In March, the Social Sciences and Humanities Research Council of Canada (SSHRC) awarded the History Department at the University of Victoria a grant to create a new mystery for GUMICH: The Enduring Franklin Mystery. Offered through SSHRC’s Insight and Connection programs, the grant will enable a national team to research and develop an educational website and learning materials about the missing Franklin Expedition. The collaborative project will be completed in two years, with the involvement of top scholars in education, digital humanities and historical research.
The Franklin Expedition was the 1840s equivalent of the Space Shuttle: the best trained men and the latest technology sent on a voyage of discovery into the unknown, in what is now the Canadian Arctic. But the 128 men on the two ships never came back, lost, almost without trace. This compelling mystery makes the enduring Franklin mystery an ideal vehicle for engaging students and the Canadian public in history.

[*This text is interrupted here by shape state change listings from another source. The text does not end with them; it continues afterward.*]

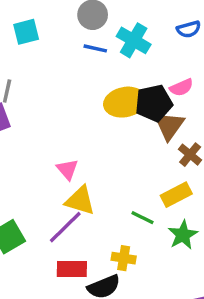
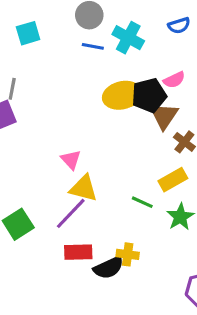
yellow cross: (124, 258) -> (128, 254), moved

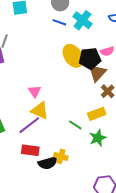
yellow ellipse: (122, 95) -> (73, 56), turned 60

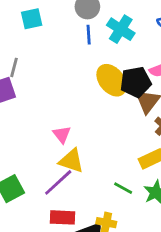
blue line: (59, 22) -> (89, 35), turned 72
green line: (75, 125) -> (123, 188), moved

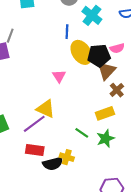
blue line: (89, 35) -> (67, 32), moved
pink triangle: (62, 134) -> (59, 76), moved

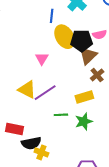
purple line: (34, 124) -> (45, 93), moved
green line: (82, 133) -> (61, 115), turned -40
yellow cross: (67, 157) -> (41, 152), moved

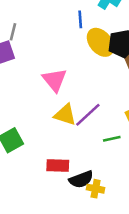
pink triangle: (42, 59) -> (55, 80), moved, size x1.5

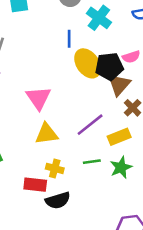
yellow triangle: (65, 115) -> (47, 134), turned -30
purple line: (88, 115) -> (90, 125), moved
yellow cross: (96, 189) -> (55, 168), moved

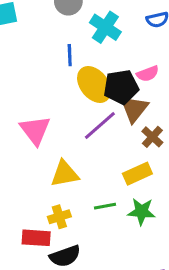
purple line: (90, 125) -> (100, 125), moved
yellow triangle: (47, 134) -> (65, 174), moved
green star: (121, 167) -> (142, 212), turned 30
yellow cross: (55, 168) -> (59, 217), turned -30

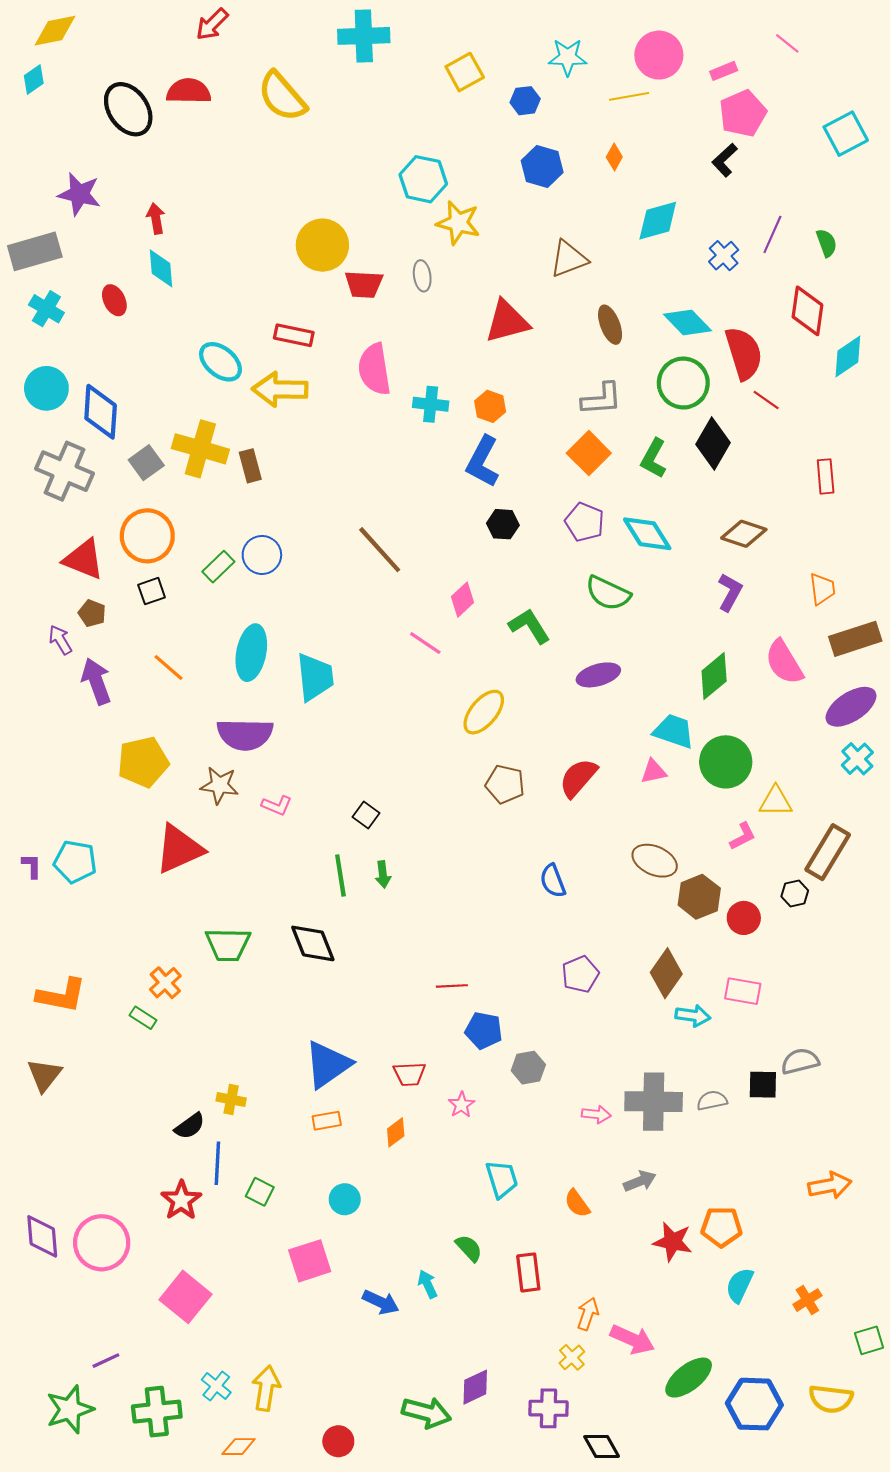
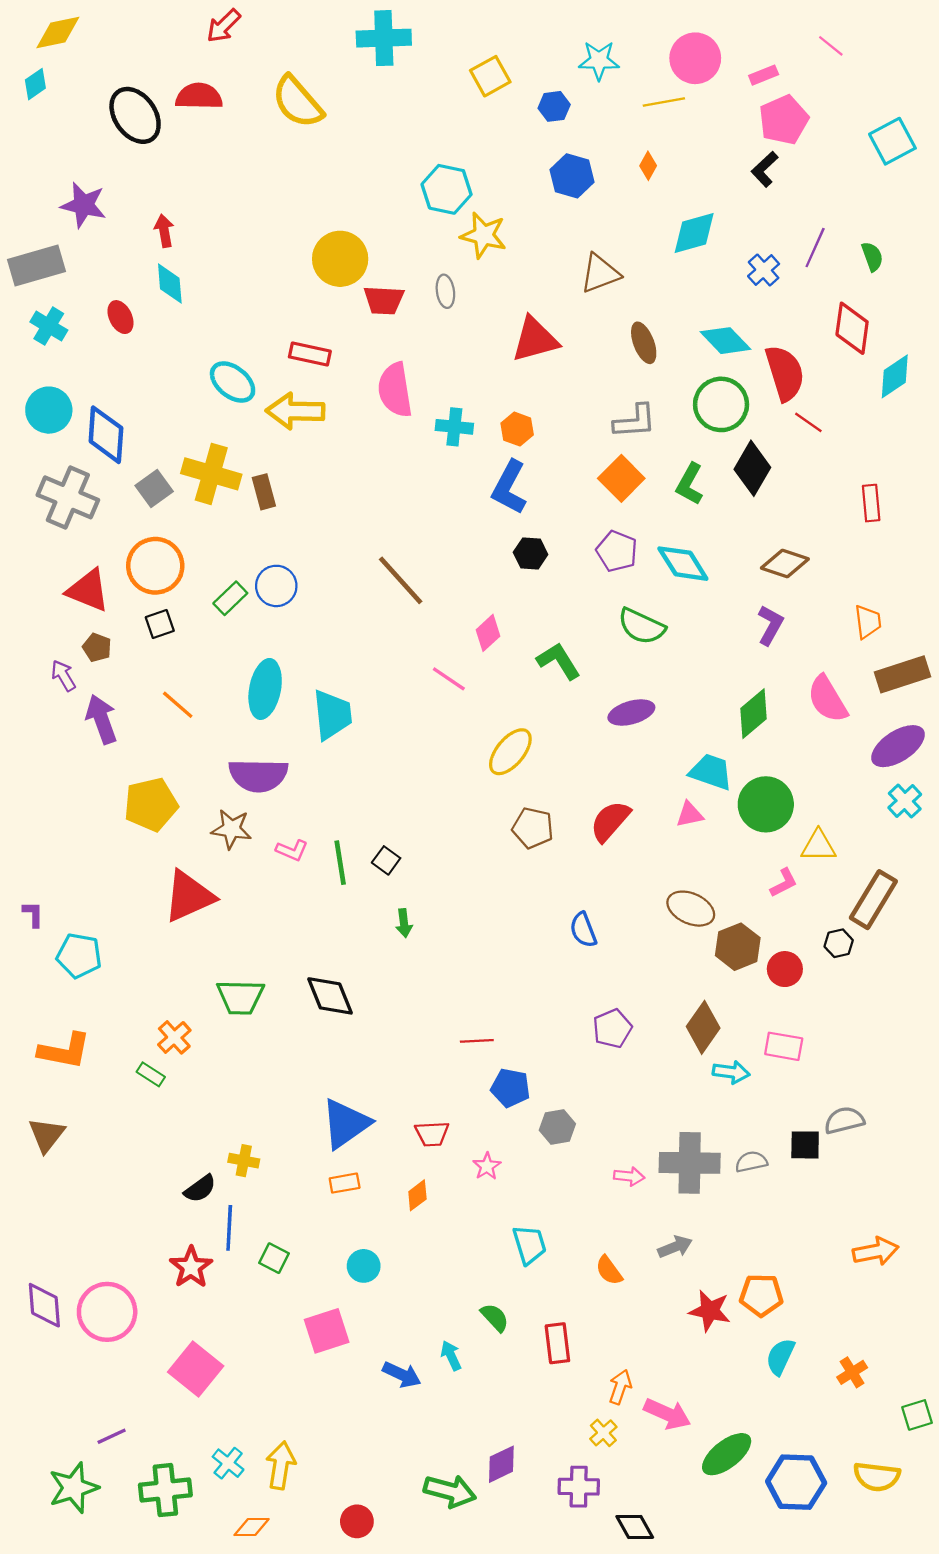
cyan pentagon: (75, 862) -> (79, 956), moved
green line: (340, 876) -> (340, 863), moved

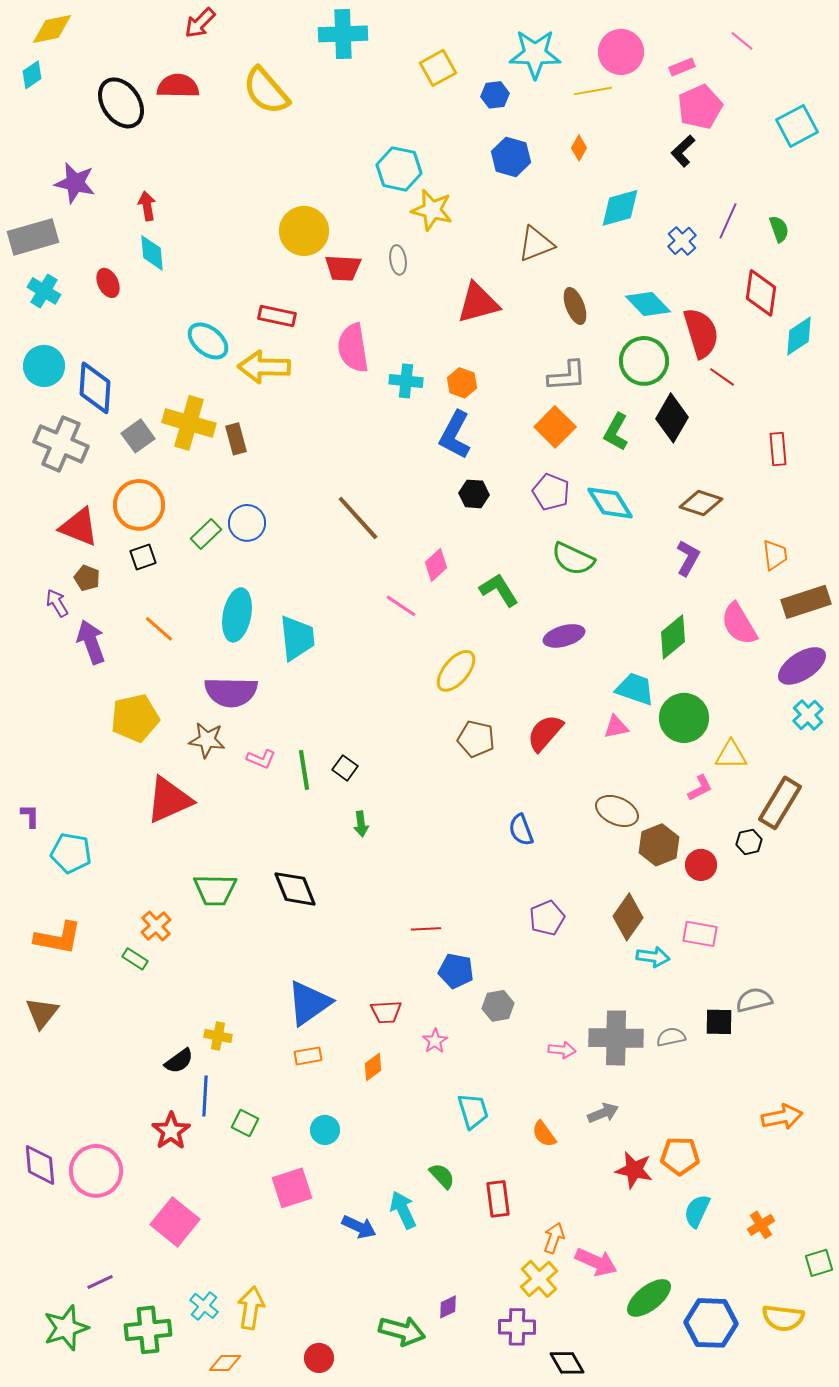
cyan star: (599, 61) -> (535, 54), size x1.4
cyan arrow: (451, 1356) -> (403, 1210), size x1.4
yellow cross: (603, 1433) -> (539, 1279), size x1.5
purple diamond: (501, 1464) -> (448, 1307), size x0.7

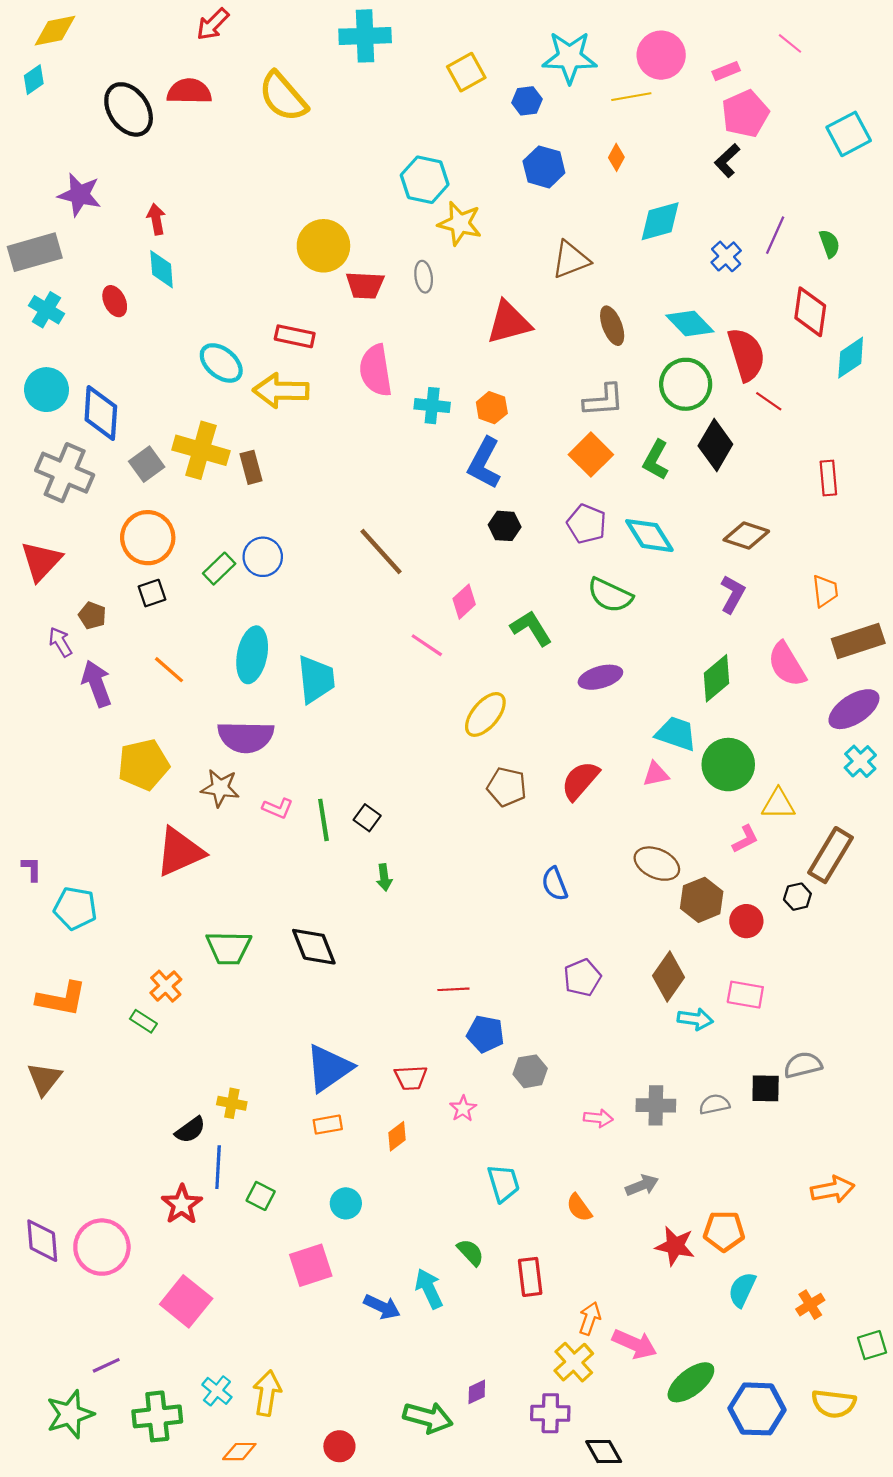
red triangle: (79, 527) -> (41, 561), moved, turned 51
gray cross: (616, 1038) -> (656, 1105), size x0.7

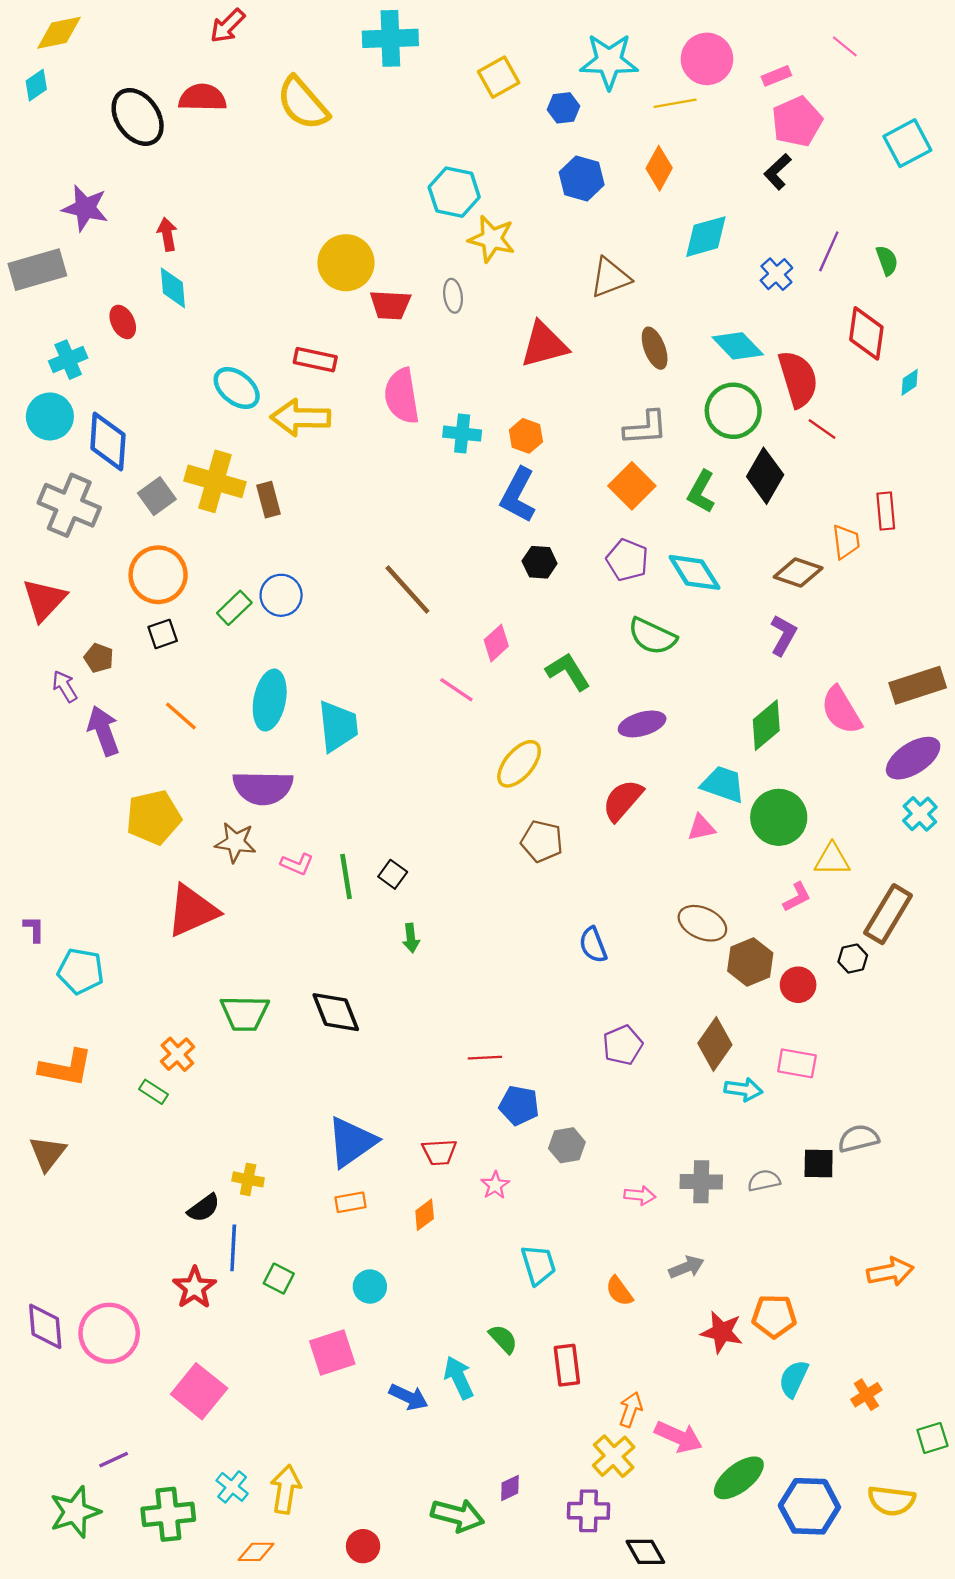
orange diamond: (616, 157) -> (659, 168), size x1.5
cyan cross: (47, 310) -> (68, 360), moved, turned 36
cyan diamond: (851, 358) -> (910, 382), size x0.6
orange trapezoid: (825, 591) -> (846, 542), moved
red semicircle: (580, 781) -> (623, 800), moved

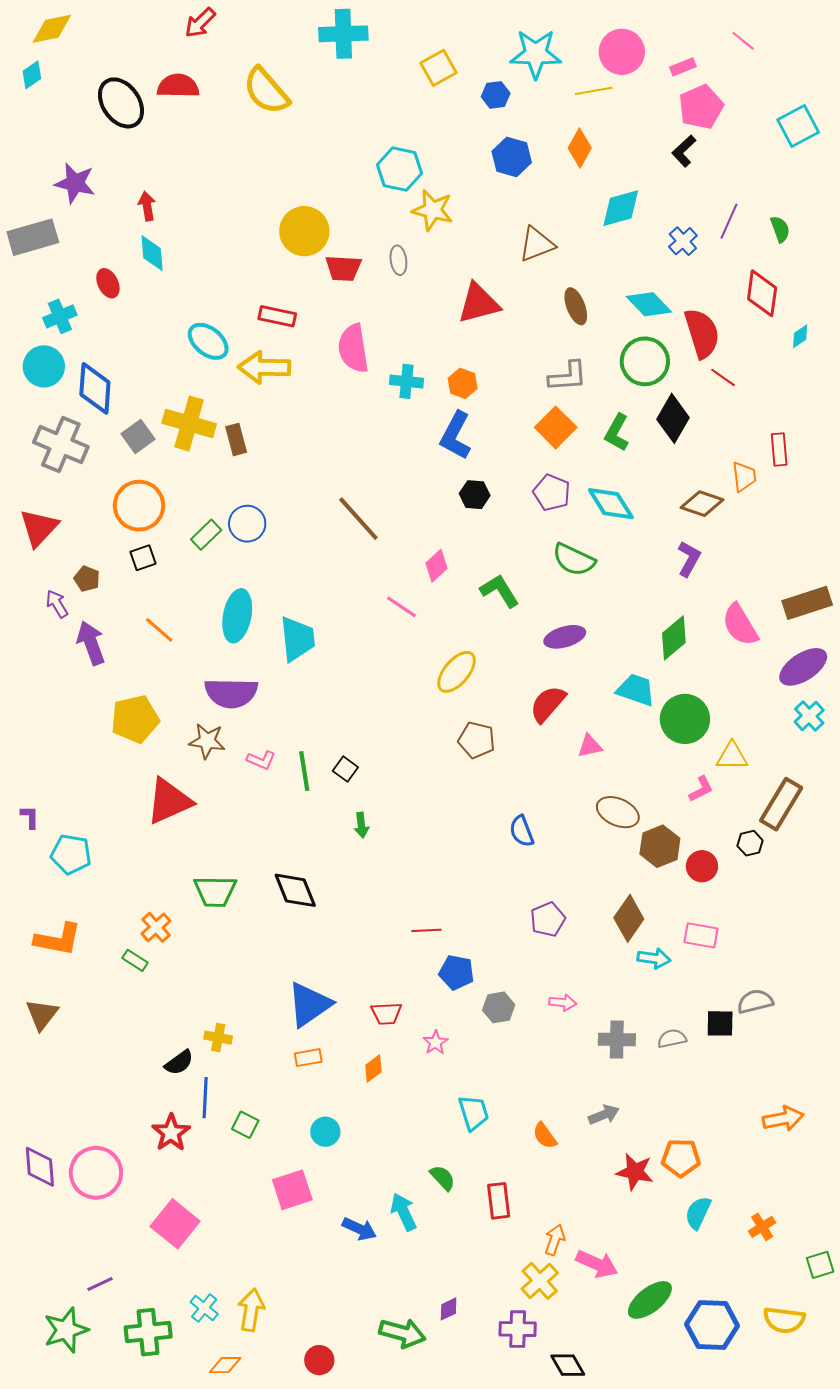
pink triangle: (701, 828) -> (590, 746), moved
pink arrow: (640, 1195) -> (563, 1002), moved

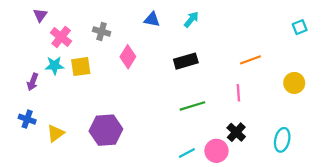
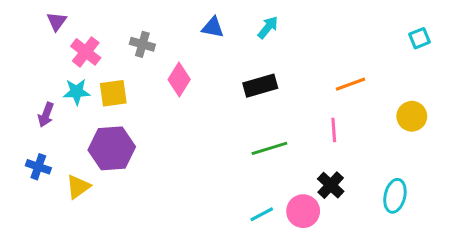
purple hexagon: (106, 130) -> (112, 148), moved

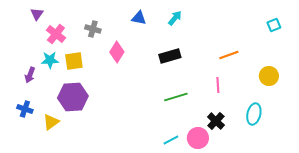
cyan ellipse: (395, 196) -> (254, 114), moved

The project will be coordinated by the Great Unsolved Mysteries in Canadian History Project at the University of Victoria. The Enduring Franklin Mystery will be developed with a diverse group of partner institutions including the Nunavut Department of Education, Parks Canada, Library and Archives Canada, and the national History Education Network. The Historical Thinking Project, the Critical Thinking Consortium and the Centre for Oral History and Digital Storytelling at Concordia University are also partners in this exciting new venture. Mount Royal University and the University of Toronto will contribute to The Enduring Franklin Mystery as well. Historian Lyle Dick, former president of the Canadian Historical Association, will serve as Research Director.
April 2013 - Teaching Tools – New MysteryQuests and Interactive Whiteboards
Thanks to financial support from the Social Sciences and Humanities Research Council in 2012-13, the Great Unsolved Mysteries in Canadian History Project was able to develop nine new MysteryQuests, three for each of the following Mysteries: The Redpath Mansion Mystery, Death on a Painted Lake: The Tom Thomson Tragedy, and Death of a Diplomat. The Critical Thinking Consortium created the new MysteryQuests for the Great Unsolved Mysteries in Canadian History Project, working with historical researchers Annmarie Adams (McGill University), Gregory Klages (University of Guelph- Humber) and Larry Hannant (Camosun College) and our co-director Ruth Sandwell (Ontario Institute for Studies in Education).
You can find these new MysteryQuests – and all of the original thirty quests – at MysteryQuests.ca
Funding from the Social Sciences and Humanities Research Council also enabled us to create some new interactive whiteboards. You can download them for free from our website – and please send along your feedback!
These new whiteboards were developed by a team of students from the Ontario Institute for Studies in Education at the University of Toronto under the guidance of Garfield Gini-Newman, with design input from Mary Abbott. Each of the whiteboards is designed for use with one of our popular mystery websites.